Months after the earthquake, I came to realize that I was wounded from the experience.  It was a hidden wound that no one could see, but it was there. In the first 12 hours, I witnessed many people die of traumatic injuries despite trying everything possible to save them.  For some, all I could do was to control their pain as they died.  Others gave me hope that they had survived the initial trauma to only die days later of some other complication or infection.  It was traumatic.  Trauma – a word that I had only thought applied to my patients now seemed to apply to me.

For the rest of my time on the inpatient infectious disease service in March, I made a point to ask my colleagues and residents how they were doing, and how they were feeling.  I made an active effort to do this because I knew how poorly we make space for such discussions in clinical medicine.  As health care workers we were facing many challenges with COVID-19 – the severity of illness and mortality, the frustration over the lack of an effective treatment, the anxiety of their own potential exposure to COVID-19 and the risk to our families and the general uncertainty of how severe the pandemic will be.   I tried to invite people to simply express how they are feeling and help people see that it was ok to feel.  Even if it was just to say, “I am nervous” or “I don’t know what to think.” I felt compelled to do this because I knew how easy it was just to bury yourself in work, and how important it was to engage with those feelings and experiences.   I knew that some of them were carrying hidden wounds from their experiences.

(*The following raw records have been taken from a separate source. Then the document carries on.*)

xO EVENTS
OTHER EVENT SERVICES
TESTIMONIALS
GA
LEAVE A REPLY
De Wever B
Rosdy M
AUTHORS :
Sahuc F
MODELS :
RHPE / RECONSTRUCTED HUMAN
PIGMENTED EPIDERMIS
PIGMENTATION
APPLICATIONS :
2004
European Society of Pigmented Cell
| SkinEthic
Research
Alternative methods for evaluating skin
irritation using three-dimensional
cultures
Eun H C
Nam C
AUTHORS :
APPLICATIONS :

We have to recognize that COVID-19 is causing tens of thousands of health care workers to face trauma every day.  Being educated and trained to recognize trauma in our patients, we need to acknowledge that trauma is being experienced by us as health care workers.  We are carrying hidden wounds, which each of ourselves may not fully understand yet, others may not recognize, but are clearly affecting us.

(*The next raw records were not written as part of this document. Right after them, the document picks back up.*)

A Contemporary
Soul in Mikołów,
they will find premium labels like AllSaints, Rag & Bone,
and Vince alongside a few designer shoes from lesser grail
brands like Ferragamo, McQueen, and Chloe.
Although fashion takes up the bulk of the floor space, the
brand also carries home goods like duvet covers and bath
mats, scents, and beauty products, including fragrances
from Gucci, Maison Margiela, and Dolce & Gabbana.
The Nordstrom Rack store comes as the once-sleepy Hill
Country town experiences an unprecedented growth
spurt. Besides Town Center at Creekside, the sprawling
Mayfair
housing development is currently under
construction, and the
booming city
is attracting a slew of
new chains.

We think we are immune to this trauma. We think that we need to “just focus on doing our job,” or we think that we “should” be able to “handle it.”   We need to be mindful that some of us will benefit from professional help.  It is also important for all of us to have safe spaces with our colleagues and teams to think, talk, and express how we are feeling and reacting to the COVID-19 pandemic and how it is shaping our world.  COVID-19 is creating a shared trauma, and by opening up this dialogue, it can help us support each other and engage with how we are coping (or not) with the situation. Just as taking part in this dialogue helped me in my experience in the earthquake, I hope this can help us recognize the hidden wounds of health care workers in the COVID-19 pandemic.